Coinbase has struck a partnership with Standard Chartered to give its prime brokerage clients a smoother path between digital assets and traditional currencies. The deal, announced this week, lets institutions using Coinbase Prime deposit and withdraw fiat through the London-based bank — a sign that the exchange is trying to keep up with surging demand from the professional side of the market.
What the partnership covers
Under the arrangement, Standard Chartered will act as a settlement bank for Coinbase Prime’s fiat operations. That means institutional clients can move money in and out of the exchange without relying on the patchwork of smaller regional banks that crypto companies have traditionally used. The bank will handle payment rails for deposits and withdrawals in multiple currencies, though Coinbase didn’t specify which ones beyond saying it covers “major fiat currencies.”
For Coinbase, the move is partly about resilience. Crypto exchanges have struggled to maintain reliable banking relationships since the collapse of Silvergate and Signature Bank in 2023, and regulators have kept a close eye on any institution that touches digital assets. Standard Chartered’s global footprint — it operates in more than 50 markets — gives Coinbase a single, stable counterparty instead of a menu of local providers.
Why now
Institutions aren’t just dabbling anymore. They’re entering the crypto market at a pace the exchange says it hasn’t seen before. Hedge funds, asset managers and corporate treasuries are allocating bigger chunks of their portfolios to bitcoin and ether, and they expect the same frictionless fiat handling they get from traditional prime brokers. Coinbase’s own earnings calls this year have repeatedly highlighted institutional revenue as the fastest-growing segment.
The timing isn’t accidental. Standard Chartered has been inching toward crypto for a while. It launched a digital-asset custody arm in 2025 and has signaled it wants to be a bridge between TradFi and the crypto economy.
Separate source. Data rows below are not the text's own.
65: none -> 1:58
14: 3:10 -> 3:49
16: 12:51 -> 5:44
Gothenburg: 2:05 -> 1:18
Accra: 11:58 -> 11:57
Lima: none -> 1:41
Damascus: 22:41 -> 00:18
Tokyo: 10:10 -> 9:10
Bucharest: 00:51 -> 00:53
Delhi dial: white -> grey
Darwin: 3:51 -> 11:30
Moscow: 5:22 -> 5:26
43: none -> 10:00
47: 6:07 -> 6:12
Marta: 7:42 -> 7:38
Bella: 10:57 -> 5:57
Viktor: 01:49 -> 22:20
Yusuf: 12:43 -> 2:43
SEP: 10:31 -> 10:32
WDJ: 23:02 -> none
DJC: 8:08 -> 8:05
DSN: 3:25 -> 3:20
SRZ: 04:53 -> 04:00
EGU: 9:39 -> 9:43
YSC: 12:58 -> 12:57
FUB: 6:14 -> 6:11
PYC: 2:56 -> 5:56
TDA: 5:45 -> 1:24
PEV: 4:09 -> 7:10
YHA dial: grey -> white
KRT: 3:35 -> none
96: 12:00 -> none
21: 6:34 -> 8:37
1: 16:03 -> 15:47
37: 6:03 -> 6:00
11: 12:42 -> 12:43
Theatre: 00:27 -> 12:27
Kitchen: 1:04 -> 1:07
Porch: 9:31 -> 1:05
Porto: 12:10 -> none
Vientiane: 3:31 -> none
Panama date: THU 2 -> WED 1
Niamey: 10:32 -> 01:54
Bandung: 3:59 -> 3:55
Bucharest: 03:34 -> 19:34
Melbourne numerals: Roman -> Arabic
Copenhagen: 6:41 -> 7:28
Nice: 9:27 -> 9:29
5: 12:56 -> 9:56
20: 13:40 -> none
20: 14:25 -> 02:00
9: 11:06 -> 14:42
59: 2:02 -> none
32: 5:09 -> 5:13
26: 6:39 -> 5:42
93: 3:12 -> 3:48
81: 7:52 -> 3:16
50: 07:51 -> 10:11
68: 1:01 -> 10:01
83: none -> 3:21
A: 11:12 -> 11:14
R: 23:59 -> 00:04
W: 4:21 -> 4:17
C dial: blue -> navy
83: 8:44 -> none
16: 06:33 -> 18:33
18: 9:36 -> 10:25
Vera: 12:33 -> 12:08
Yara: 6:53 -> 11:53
Partnering with the largest US exchange by trading volume gives the bank a ready-made client base without having to build its own retail or prime platform.
What this means for Coinbase Prime clients
For funds and firms already using Coinbase Prime, the change should be mostly invisible — faster settlement, fewer rejected wires, less time spent explaining to compliance officers where the money is going. The exchange says it will also reduce the number of intermediary accounts a client needs to open, which has been a pain point for international firms trying to fund accounts in multiple currencies.
Coinbase has been expanding its institutional toolkit all year. It added staking support for Solana in February, launched a segregated cold-storage option in March, and now this. The pattern is clear: the company is betting that the next wave of crypto growth will come from professional money, not retail day traders. Standard Chartered gives it the banking backbone to support that bet.
The regulatory backdrop
None of this happens in a vacuum. US regulators have been sending mixed signals about crypto throughout 2026 — the SEC has a handful of enforcement actions still pending, while the CFTC has pushed for clearer commodity classifications. A partnership with a globally regulated bank like Standard Chartered helps Coinbase argue that it’s playing by the rules. It also puts the bank in the position of vetting Coinbase’s compliance processes, which could ease concerns from pension funds and endowments that have stayed on the sidelines.
Standard Chartered will handle know-your-customer and anti-money laundering checks on the fiat side, something the bank already does for its own corporate clients. That doesn’t exempt Coinbase from its own obligations, but it creates a shared compliance layer that regulators tend to prefer over a crypto-native setup.
Neither company has said when the service will go live. Coinbase says it will roll out “in phases” starting in the third quarter of this year. The first phase is expected to cover US dollar and euro transfers, with additional currencies added later.